Quando Sara veniva a trovare sua madre Giulia assieme alle amiche con la scusa di prendere un caffè; di come si portasse dietro gli oggetti che decorava per lavoro e lei, bambina, guardava affascinata e imitava, rivelando buone attitudini. Tutto questo parla di un tempo ormai lontano, quando si lavorava in casa e in casa si creavano comunità spontanee capaci di sviluppare nei più giovani il desiderio di fare di una passione un mestiere di artigiano. Tutto l’opposto delle attitudini di oggi a sbandierare concettualismi. Solo semplice amore per il disegno o, meglio, per quei lunghi momenti ritagliati allo studio di una scuola d’avviamento nei quali poteva restare sola con se stessa.
Mi dica lei se queste non sono le atmosfere d’interno borghese tipiche dei macchiaioli!

Altro buon motivo di citare Bargellini è il riferimento al “vetro spulito” sul quale si formano le immagini che si specchiano in una mente vergine, intesa come libera da pregiudizi. E qui c'è Annamaria che va incontro al suo destino, inconsapevole delle scoperte che ancora l’attendono. Il lavoro dopo sposata a decorare con smalti sintetici le bottiglie della Fabbri Liquori che il furgone le portava a casa, nella campagna lucchese nei pressi del fiume Serchio, all’oggi ambientazione della sua pittura. Il lavoro di decoratrice e la necessità di rifugiarsi nella pittura incontrano la meraviglia di vedere, come Alice, il Mondo attraverso lo specchio. In questo caso la pittura vista dall’altra parte del vetro si fa più materica, informale, più se stessa.
Prevale la visione sfocata di un mondo in cui il binomio paesaggio-moto dell’anima trova una nuova dimensione grazie alla naturale velatura del supporto, a una sensazione di spleen.
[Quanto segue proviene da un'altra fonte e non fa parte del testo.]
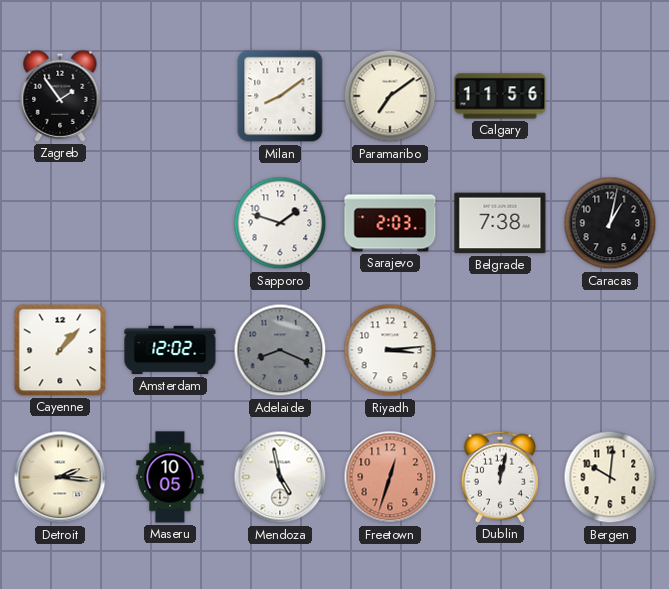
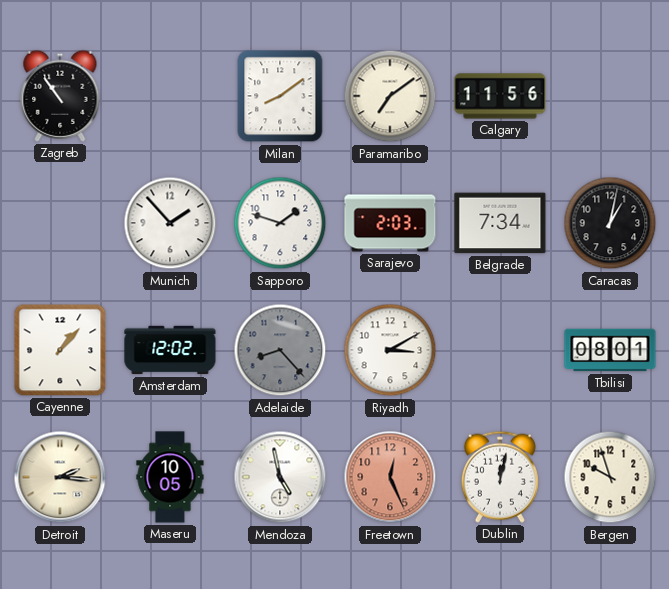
Zagreb: 1:54 -> 10:54
Munich: none -> 1:53
Belgrade: 7:38 -> 7:34
Adelaide: 8:19 -> 8:23
Riyadh: 3:14 -> 3:10
Tbilisi: none -> 08:01
Freetown: 12:33 -> 12:26
Bergen: 10:01 -> 9:57
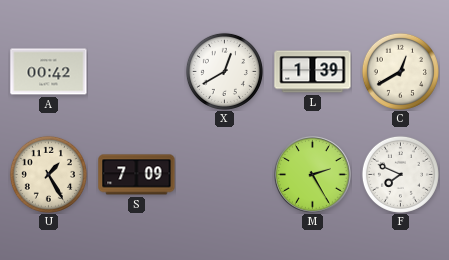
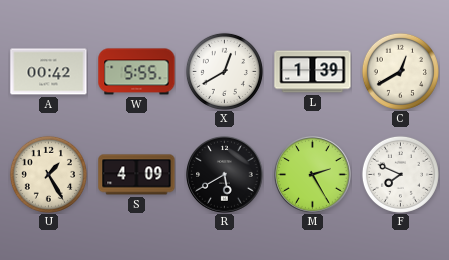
W: none -> 5:55
S: 7:09 -> 4:09
R: none -> 5:40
È bello riscontrare le tappe di un percorso involontario e predestinato, soprattutto oggi dove si è così attenti a costruire la situazione giusta da renderla sempre artificiale. Pittrice per necessità personale, artista per caso. Una vicina di casa la convince ad esporre nel 1982 e le opere vengono vendute. Non cambia niente se non che ora c'è un pubblico che vuole vedere quei paesaggi che sarebbero nati lo stesso, perché la pittura è vissuta come necessità di fissare un eccesso di emozioni che la pervadono nelle passeggiate solitarie lungo le sponde del Serchio o del lago, tra i canneti.

C’è serenità, anche se novembrina, toccata di malinconia, nella sua semplicità. Ho annotato, forse rubato, alcuni passaggi della nostra conversazione: le nuvole sono un mondo che scivola via; il fiume passa da tutti i paesi, porta gli umori della gente; il fiume regala al mare, il mare regala al cielo. Parole da pellerossa, da persona libera.
C'è semplicità anche nella sperimentazione delle tecniche, nel passaggio dall’utilizzo del vetro come supporto a quello della vetroresina, materiale industriale, eppure così appropriato ad accompagnare il sottovoce dei suoi pensieri. C'è del nuovo, meglio del rinnovato, senza cercarlo, come una logica conseguenza: il fusto, il ramo, la fronda. Gentile Annamaria, continui ad abbracciare gli  alberi, a regalarci altri paesaggi: sono convinto che siamo in molti ad averne bisogno.